- Escutcheon of the Anderson baronets of St Ives
- Creation date: 1629
- Status: extinct
- Extinction date: 1630
- Arms: argent a chevron sable, between three crosses flory sable

= Anderson baronets of St Ives (1629) =

The Anderson Baronetcy, of St Ives in the County of Huntingdon, was created in the Baronetage of England on 3 January 1629 for John Anderson. The title became extinct on his death in 1630.

==Anderson baronets, of St Ives (1629)==
- Sir John Anderson, 1st Baronet (died 1630)

John Anderson, of St Ives, Huntingdonshire, was the youngest son of Sir Francis Anderson of Eyworth, Bedfordshire (died 1615), and the only son by his second wife Audrey. She was the daughter of John Boteler, 1st Baron Boteler of Brantfield and his wife Elizabeth Villiers, sister of George Villiers, 1st Duke of Buckingham.

His mother, Lady Anderson, was considered "a fair young rich widow", and had prominent suitors. She remarried after a few years, to the widowed courtier Francis Leigh. Leigh was made a baronet under James I, and then in 1628 was created Baron Dunsmore, the unique new title in the Peerage of England of this period. Not having other court connections, Leigh owed the advancement to the influence of the Duke of Buckingham. The letters patent for the barony included a special remainder, to his stepson John Anderson.

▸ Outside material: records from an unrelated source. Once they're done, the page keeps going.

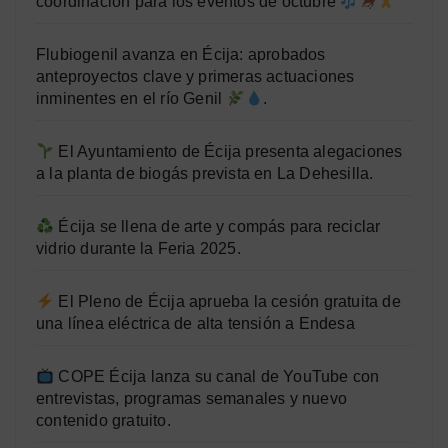
coordinación para los eventos de octubre
Flubiogenil avanza en Écija: aprobados
anteproyectos clave y primeras actuaciones
inminentes en el río Genil
.
El Ayuntamiento de Écija presenta alegaciones
a la planta de biogás prevista en La Dehesilla.
Écija se llena de arte y compás para reciclar
vidrio durante la Feria 2025.
El Pleno de Écija aprueba la cesión gratuita de
una línea eléctrica de alta tensión a Endesa
COPE Écija lanza su canal de YouTube con
entrevistas, programas semanales y nuevo
contenido gratuito.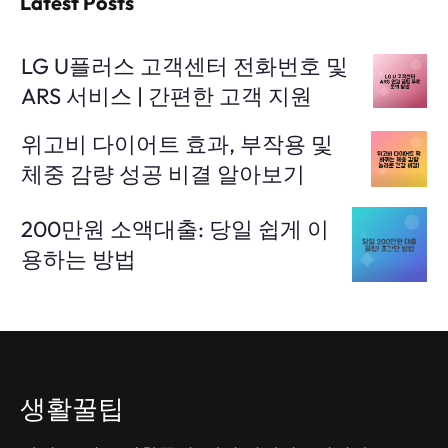
Latest Posts
LG U플러스 고객센터 전화번호 및
ARS 서비스 | 간편한 고객 지원
위고비 다이어트 효과, 부작용 및
체중 감량 성공 비결 알아보기
200만원 소액대출: 당일 쉽게 이
용하는 방법
생활꿀팁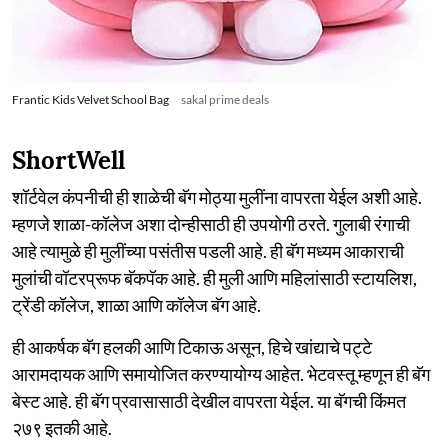
Frantic Kids Velvet School Bag
sakal prime deals
ShortWell
शॉर्टवेल कंपनीची ही शाळेची बॅग मोठ्या मुलींना वापरता येईल अशी आहे.
म्हणजे शाळा-कॉलेज अशा दोन्हीसाठी ही उपयोगी ठरते. गुलाबी रंगाची
आहे त्यामुळे ही मुलींच्या पसंतीस पडली आहे. ही बॅग मध्यम आकाराची
मुलांची वॉटरप्रूफ बॅकपॅक आहे. ही मुली आणि महिलांसाठी स्टायलिश,
ट्रेंडी कॉलेज, शाळा आणि कॉलेज बॅग आहे.
ही आकर्षक बॅग हलकी आणि टिकाऊ असून, हिचे खांद्याचे पट्टे
आरामदायक आणि समायोजित करण्यायोग्य आहेत. भेटवस्तू म्हणून ही बॅग
बेस्ट आहे. ही बॅग प्रवासासाठी देखील वापरता येईल. या बॅगची किंमत
२७९ इतकी आहे.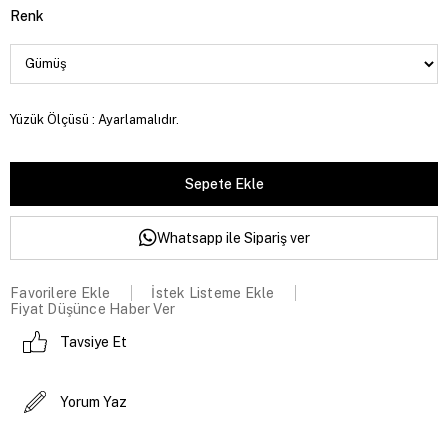
Renk
Yüzük Ölçüsü : Ayarlamalıdır.
Whatsapp ile Sipariş ver
Favorilere Ekle
İstek Listeme Ekle
Fiyat Düşünce Haber Ver
Tavsiye Et
Yorum Yaz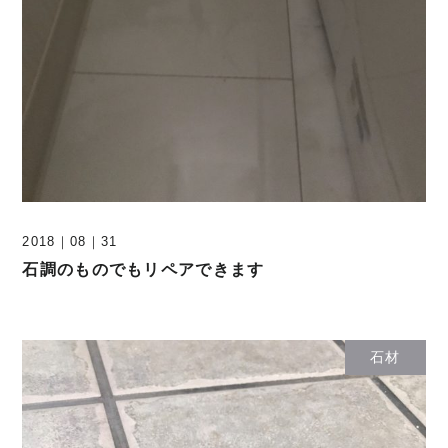
2018
｜
08
｜
31
石調のものでもリペアできます
石材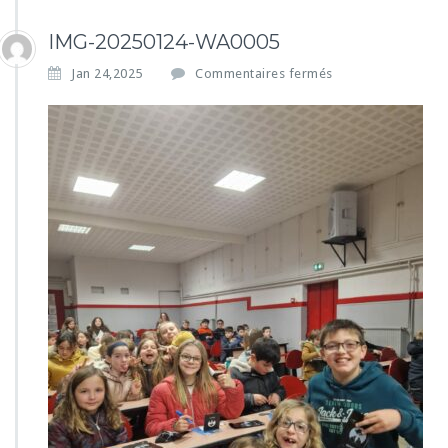
IMG-20250124-WA0005
s
Jan 24,2025
Commentaires fermés
u
r
I
M
G
-
2
0
2
5
0
1
2
4
-
W
A
0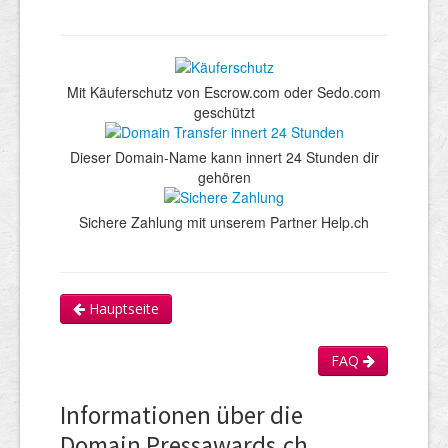
Mit Käuferschutz von Escrow.com oder Sedo.com
geschützt
Dieser Domain-Name kann innert 24 Stunden dir
gehören
Sichere Zahlung mit unserem Partner Help.ch
Hauptseite
FAQ
Informationen über die
Domain Pressawards.ch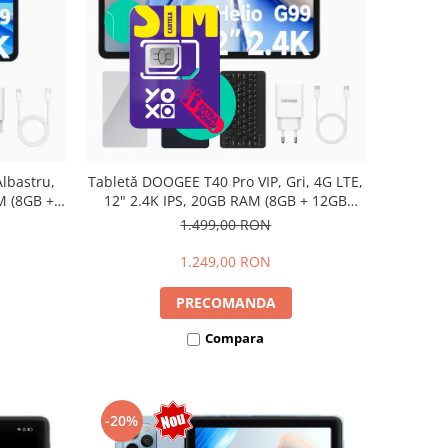
lbastru,
Tabletă DOOGEE T40 Pro VIP, Gri, 4G LTE,
M (8GB +
12" 2.4K IPS, 20GB RAM (8GB + 12GB
io G99,
extensibili), 512GB, Helio G99, 10800mAh,
1.499,00 RON
Dual SIM
33W, Android 14, Dual SIM
1.249,00 RON
PRECOMANDA
Compara
-20%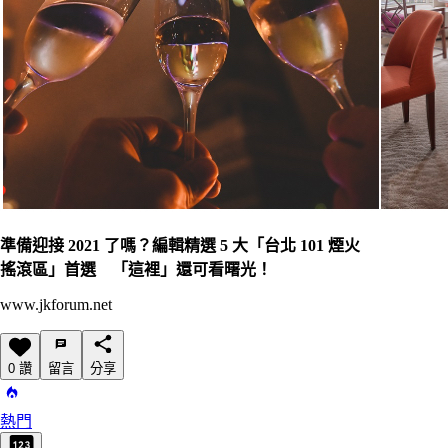
準備迎接 2021 了嗎？編輯精選 5 大「台北 101 煙火
搖滾區」首選 「這裡」還可看曙光！
www.jkforum.net
0 讚
留言
分享
熱門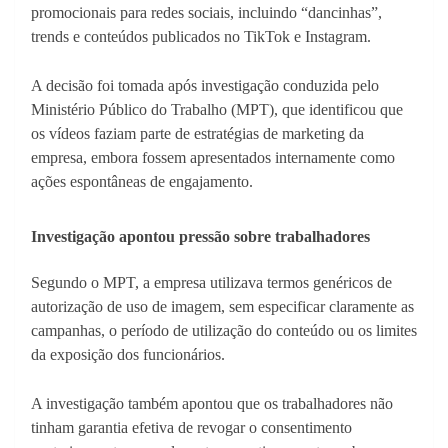
promocionais para redes sociais, incluindo “dancinhas”,
trends e conteúdos publicados no TikTok e Instagram.
A decisão foi tomada após investigação conduzida pelo
Ministério Público do Trabalho (MPT), que identificou que
os vídeos faziam parte de estratégias de marketing da
empresa, embora fossem apresentados internamente como
ações espontâneas de engajamento.
Investigação apontou pressão sobre trabalhadores
Segundo o MPT, a empresa utilizava termos genéricos de
autorização de uso de imagem, sem especificar claramente as
campanhas, o período de utilização do conteúdo ou os limites
da exposição dos funcionários.
A investigação também apontou que os trabalhadores não
tinham garantia efetiva de revogar o consentimento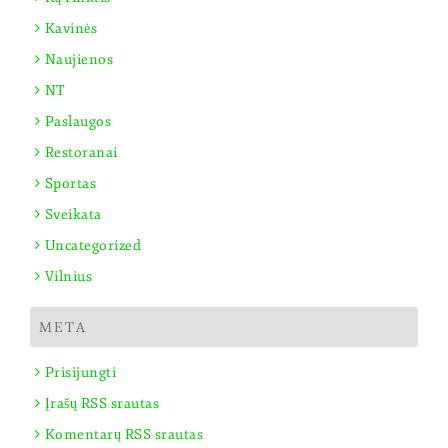
Kavinės
Naujienos
NT
Paslaugos
Restoranai
Sportas
Sveikata
Uncategorized
Vilnius
META
Prisijungti
Įrašų RSS srautas
Komentarų RSS srautas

Anderson matriculated at Sidney Sussex College, Cambridge in 1626/7. He died in 1630 at Apscourt (Apps Court), Lord Dunsmore's seat in Walton-on-Thames. Dunsmore went on to become Earl of Chichester as a royalist of the English Civil War, in 1644. On his death in 1653 the Dunsmore barony became extinct, but the Chichester earldom passed by another special remainder to Thomas Wriothesley, 4th Earl of Southampton, his son-in-law.

The first baronet was the brother of Stephen Anderson of Eyworth, and uncle of Sir Stephen Anderson, 1st Baronet of Eyworth (1664). The Anderson baronets of St Ives were also related to the Anderson baronets of Penley (1643) and the Anderson baronets of Broughton (1660), who all used the same arms.